=== RECORDS FOR THE TASK ===

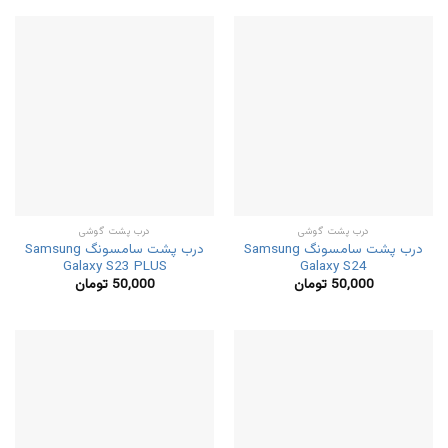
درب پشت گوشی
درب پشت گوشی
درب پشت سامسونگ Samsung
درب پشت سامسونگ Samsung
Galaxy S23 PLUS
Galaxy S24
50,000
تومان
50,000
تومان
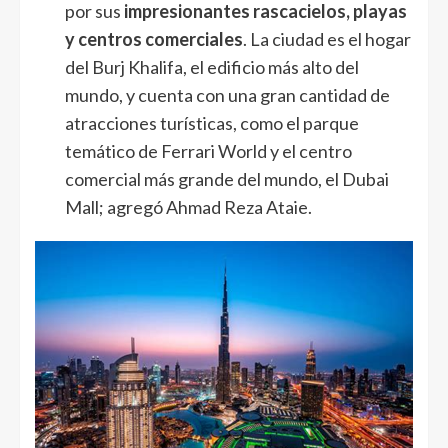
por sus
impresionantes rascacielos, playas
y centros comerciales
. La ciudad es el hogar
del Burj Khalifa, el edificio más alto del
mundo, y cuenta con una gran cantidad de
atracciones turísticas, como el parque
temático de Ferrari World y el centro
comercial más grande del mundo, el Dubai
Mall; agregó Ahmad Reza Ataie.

===

▶ **TASK DESCRIPTION**
Copy all of the entries verbatim, leaving out any pictures they contain.

▶ **TASK SOLUTION**
درب پشت گوشی
درب پشت گوشی
درب پشت سامسونگ Samsung
درب پشت سامسونگ Samsung
Galaxy S23 PLUS
Galaxy S24
50,000
تومان
50,000
تومان
por sus
impresionantes rascacielos, playas
y centros comerciales
. La ciudad es el hogar
del Burj Khalifa, el edificio más alto del
mundo, y cuenta con una gran cantidad de
atracciones turísticas, como el parque
temático de Ferrari World y el centro
comercial más grande del mundo, el Dubai
Mall; agregó Ahmad Reza Ataie.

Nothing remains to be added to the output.